Y como es lógico, el crápula y viperino T. Firefly se dedicará a seducir y a ofender, a partes iguales, a esa viuda que, en el fondo, ha sido la responsable de su subida al poder, mientras que desde el país vecino, Sylvania, el todoterreno Louis Calhern (en la piel del pérfido embajador Trentino), urdirá una estrategia para conseguir el amor y los tesoros de la Dumont y, al mismo tiempo, derrocar al gobierno grouchista. Las armas utilizadas por el deslenguado Groucho serán las mismas de siempre, aquellas que le han convertido en estandarte de los más cantamañanas del planeta: una oratoria atrevida, unos andares insolentes y una desfachatez maravillosa.

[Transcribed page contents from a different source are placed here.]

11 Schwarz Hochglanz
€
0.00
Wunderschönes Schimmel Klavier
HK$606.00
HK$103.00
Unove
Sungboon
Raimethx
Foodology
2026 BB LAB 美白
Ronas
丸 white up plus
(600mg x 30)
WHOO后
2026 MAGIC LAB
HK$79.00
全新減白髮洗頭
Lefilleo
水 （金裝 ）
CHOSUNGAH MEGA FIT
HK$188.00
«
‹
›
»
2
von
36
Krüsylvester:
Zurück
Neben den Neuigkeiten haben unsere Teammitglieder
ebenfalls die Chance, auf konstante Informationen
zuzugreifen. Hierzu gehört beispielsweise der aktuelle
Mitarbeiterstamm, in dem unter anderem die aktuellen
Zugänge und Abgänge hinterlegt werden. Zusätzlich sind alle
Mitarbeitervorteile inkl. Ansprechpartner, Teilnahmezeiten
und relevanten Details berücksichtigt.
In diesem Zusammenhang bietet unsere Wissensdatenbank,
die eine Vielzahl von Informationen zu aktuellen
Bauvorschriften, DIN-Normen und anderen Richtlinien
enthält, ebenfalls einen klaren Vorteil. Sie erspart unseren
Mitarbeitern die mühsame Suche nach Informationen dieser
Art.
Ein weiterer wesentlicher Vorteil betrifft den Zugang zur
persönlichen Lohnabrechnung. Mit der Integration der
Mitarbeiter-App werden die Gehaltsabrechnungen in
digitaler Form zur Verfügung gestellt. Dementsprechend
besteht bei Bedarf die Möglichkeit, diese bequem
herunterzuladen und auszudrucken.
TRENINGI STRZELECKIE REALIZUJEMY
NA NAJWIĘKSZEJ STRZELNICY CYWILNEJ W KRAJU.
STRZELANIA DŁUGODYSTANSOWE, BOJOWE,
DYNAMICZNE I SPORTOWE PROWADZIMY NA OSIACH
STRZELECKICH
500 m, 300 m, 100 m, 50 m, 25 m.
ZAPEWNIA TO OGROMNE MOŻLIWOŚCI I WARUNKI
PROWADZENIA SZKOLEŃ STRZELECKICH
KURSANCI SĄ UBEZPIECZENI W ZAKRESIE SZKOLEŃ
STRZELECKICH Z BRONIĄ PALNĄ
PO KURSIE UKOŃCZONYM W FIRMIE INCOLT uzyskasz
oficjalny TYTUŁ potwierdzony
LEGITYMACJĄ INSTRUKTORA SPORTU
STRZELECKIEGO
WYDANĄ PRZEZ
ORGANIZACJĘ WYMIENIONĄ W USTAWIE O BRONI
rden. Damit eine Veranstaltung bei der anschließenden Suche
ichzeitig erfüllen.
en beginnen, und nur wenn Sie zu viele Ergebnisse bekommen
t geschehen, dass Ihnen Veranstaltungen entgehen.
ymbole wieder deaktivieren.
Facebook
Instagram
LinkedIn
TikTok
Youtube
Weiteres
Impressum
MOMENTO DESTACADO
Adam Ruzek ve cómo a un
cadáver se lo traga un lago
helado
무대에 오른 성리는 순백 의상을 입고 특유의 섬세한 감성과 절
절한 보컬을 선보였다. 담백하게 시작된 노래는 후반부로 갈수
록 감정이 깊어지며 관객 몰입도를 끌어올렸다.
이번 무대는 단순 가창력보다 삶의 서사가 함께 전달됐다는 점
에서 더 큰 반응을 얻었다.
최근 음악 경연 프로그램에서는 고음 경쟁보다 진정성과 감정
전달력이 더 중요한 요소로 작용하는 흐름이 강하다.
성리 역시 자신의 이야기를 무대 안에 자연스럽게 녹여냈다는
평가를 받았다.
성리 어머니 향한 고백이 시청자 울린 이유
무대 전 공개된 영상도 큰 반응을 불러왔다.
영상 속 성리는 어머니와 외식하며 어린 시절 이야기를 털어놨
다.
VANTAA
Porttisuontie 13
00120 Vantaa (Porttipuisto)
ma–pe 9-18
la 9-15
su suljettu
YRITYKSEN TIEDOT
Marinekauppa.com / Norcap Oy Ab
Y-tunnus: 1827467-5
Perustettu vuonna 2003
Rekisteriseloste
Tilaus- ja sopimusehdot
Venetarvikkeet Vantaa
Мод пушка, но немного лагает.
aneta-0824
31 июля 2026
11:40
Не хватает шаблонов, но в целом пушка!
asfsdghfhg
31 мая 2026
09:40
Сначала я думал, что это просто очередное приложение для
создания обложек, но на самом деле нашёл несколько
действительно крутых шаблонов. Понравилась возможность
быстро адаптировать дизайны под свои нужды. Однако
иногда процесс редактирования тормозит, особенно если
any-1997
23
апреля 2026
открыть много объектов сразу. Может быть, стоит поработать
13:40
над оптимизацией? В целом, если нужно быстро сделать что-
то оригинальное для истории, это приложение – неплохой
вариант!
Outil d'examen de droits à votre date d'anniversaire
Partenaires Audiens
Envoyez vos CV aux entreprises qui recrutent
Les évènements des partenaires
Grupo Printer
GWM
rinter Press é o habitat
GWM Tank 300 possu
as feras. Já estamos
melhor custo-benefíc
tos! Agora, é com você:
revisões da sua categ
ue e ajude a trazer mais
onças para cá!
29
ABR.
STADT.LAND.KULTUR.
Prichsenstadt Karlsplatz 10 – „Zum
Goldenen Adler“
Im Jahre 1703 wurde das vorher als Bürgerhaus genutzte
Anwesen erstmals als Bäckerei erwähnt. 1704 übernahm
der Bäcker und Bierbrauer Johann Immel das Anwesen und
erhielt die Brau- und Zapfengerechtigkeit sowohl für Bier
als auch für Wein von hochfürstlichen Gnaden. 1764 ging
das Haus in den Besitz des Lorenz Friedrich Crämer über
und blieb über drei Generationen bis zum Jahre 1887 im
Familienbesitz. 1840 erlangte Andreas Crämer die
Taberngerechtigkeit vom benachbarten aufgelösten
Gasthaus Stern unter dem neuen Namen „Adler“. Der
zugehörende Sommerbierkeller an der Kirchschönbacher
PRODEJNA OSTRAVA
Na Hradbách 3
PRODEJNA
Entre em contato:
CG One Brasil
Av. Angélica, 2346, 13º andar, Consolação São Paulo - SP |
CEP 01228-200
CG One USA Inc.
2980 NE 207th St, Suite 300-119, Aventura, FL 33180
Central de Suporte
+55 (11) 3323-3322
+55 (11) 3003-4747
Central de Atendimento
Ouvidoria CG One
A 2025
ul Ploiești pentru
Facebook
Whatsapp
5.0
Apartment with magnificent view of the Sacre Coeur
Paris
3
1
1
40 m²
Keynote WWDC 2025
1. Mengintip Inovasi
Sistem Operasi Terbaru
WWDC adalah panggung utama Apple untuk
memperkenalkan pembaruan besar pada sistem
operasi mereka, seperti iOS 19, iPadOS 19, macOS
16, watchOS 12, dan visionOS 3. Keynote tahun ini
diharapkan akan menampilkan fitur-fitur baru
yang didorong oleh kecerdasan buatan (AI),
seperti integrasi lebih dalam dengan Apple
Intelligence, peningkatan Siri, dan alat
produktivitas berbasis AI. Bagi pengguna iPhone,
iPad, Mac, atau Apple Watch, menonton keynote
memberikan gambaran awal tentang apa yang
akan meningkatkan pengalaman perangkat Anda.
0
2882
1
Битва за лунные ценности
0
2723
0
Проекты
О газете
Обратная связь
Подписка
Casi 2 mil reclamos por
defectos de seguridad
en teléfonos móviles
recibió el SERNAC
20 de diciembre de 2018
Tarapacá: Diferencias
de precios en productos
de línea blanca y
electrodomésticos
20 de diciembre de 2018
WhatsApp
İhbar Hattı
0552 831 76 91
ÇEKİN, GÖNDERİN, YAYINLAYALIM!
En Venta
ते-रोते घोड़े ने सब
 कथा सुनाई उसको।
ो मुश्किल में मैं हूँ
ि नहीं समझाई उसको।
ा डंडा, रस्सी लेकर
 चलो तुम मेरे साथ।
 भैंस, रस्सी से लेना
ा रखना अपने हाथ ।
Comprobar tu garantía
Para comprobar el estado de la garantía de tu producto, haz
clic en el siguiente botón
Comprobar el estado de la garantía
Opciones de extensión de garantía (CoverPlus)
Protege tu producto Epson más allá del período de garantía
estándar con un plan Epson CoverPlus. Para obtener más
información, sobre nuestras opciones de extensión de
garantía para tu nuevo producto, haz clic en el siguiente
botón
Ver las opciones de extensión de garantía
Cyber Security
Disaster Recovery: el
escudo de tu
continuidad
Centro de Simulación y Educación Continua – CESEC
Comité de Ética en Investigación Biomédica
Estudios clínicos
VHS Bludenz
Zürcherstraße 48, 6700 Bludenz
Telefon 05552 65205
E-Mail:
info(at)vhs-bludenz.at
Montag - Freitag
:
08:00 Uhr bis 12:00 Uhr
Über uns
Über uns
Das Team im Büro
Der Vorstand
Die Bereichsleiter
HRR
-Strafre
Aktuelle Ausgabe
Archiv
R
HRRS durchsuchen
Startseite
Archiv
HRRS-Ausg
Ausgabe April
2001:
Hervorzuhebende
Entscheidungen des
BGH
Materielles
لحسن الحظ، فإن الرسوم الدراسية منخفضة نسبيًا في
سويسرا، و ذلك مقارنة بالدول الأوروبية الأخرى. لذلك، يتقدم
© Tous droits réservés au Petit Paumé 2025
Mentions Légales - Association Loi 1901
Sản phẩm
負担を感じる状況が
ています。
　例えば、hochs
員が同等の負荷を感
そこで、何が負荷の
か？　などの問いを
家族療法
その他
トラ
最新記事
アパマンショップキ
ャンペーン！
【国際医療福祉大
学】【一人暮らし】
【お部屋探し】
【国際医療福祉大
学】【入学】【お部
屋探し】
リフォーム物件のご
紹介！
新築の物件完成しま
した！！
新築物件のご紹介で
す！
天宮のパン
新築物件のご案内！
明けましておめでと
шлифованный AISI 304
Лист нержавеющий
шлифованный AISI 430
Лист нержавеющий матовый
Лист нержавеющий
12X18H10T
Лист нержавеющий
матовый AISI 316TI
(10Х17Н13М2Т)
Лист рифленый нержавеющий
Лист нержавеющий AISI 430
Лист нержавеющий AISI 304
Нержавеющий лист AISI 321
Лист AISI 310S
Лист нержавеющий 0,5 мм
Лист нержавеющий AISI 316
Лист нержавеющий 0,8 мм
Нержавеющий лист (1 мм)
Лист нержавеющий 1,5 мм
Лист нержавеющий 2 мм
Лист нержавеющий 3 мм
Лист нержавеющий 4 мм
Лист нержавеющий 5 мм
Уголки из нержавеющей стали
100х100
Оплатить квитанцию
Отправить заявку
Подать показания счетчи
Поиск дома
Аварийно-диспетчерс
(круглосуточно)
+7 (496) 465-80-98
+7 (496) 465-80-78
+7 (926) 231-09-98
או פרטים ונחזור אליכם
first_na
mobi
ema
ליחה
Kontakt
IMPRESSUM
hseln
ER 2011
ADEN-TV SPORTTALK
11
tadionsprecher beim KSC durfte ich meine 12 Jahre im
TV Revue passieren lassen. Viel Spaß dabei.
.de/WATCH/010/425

Con ellas, resolverá (muy a su manera) cuantos problemas económicos, políticos y bélicos se le avecinen, incluidas las huracanadas presencias de sus dos hermanos, Chico y Harpo: o sea, Chicolini y Pinky, dos jetas capaces de venderse al mejor postor con la única y gratísima intención de amargarle la vida a éste.
Dejar sueltos a Chicolini y Pinky es lo mismo que liberar a un par de perros hambrientos y cargados de tripis. Cualquier cosa puede ocurrir, y más si le dan a Harpo la posibilidad de cargar con unas tijeras con las que ir podando cuanto encuentre a su alrededor. La astucia italoamericana y golfa de Chico Marx -ansioso por vencer con su charlatanería y sus trampas al mismísimo Groucho- y el terrorismo destructivo que desgranan las viciosas neuronas de Harpo, unidas, forman un peligroso arsenal de destrucción masiva. Nadie está a salvo de ellos. Ni el propio Rufus T. Firefly, quien, finalmente, cederá ante la grosera y desleal ayuda de sus hermanitos del alma. Suerte tenía Groucho, en el film, de la ayuda del devoto Zeppo, su hombre en la sombra, casi un tipo invisible y para el cual, Sopa de Ganso -por su poca consistencia como personaje, en ésta y otras películas anteriores-, significó su último trabajo para el mundo del cine y de los Marx.
En Sopa de Ganso no hay números musicales abusivos ni molestos. Como mucho, hay un par, y perfectamente integrados en la narración. Su desmelenada coreografía incluso sirve a Groucho para dar rienda suelta a sus estrambóticos instintos rítmicos. Un gozo sin antecedentes ver danzar, espasmódica y desmembradamente, a ese genio con gafas y bigote pintado. Sus bailes son tan precipitados y alocados como los últimos minutos del film, durante los cuales se exhibe la batalla más anacrónica, veloz y extravagante jamás filmada. Uno de los mejores mazazos cerebrales y destructivos a la irracionalidad de las guerras.
68 escasos minutos de proyección y un número incontable de momentos geniales y antológicos, entre los que destacan la escena del espejo (con un Groucho en camisón de dormir, y clonado, al otro lado del cristal, por un Harpo más mimético que nunca) y la de la lucha de Chicolini y Pinky cuando, defendiendo su carrito de cacahuetes, se ensañan con un pobre vendedor de limonada que les hace la competencia en asuntos comerciales callejeros. Inenarrable. Es imprescindible verlo para descubrir el arte de unos cómicos insuperables que supieron aunar, y conjugar a la perfección, el dominio del absurdo con los gags visuales y verbales. Por algo fueron los mejores.
Por suerte, y para alegrarme la tarde, pude revisarla ayer mismo. Curiosamente, justo el día en que José Luis Coll volvía a encontrarse con Tip; Tip y Coll, una pareja de cómicos que nunca negaron las influencias marxistas en su humor. De manera indudable, los hermanos Marx han sido (y serán) referente para muchas generaciones.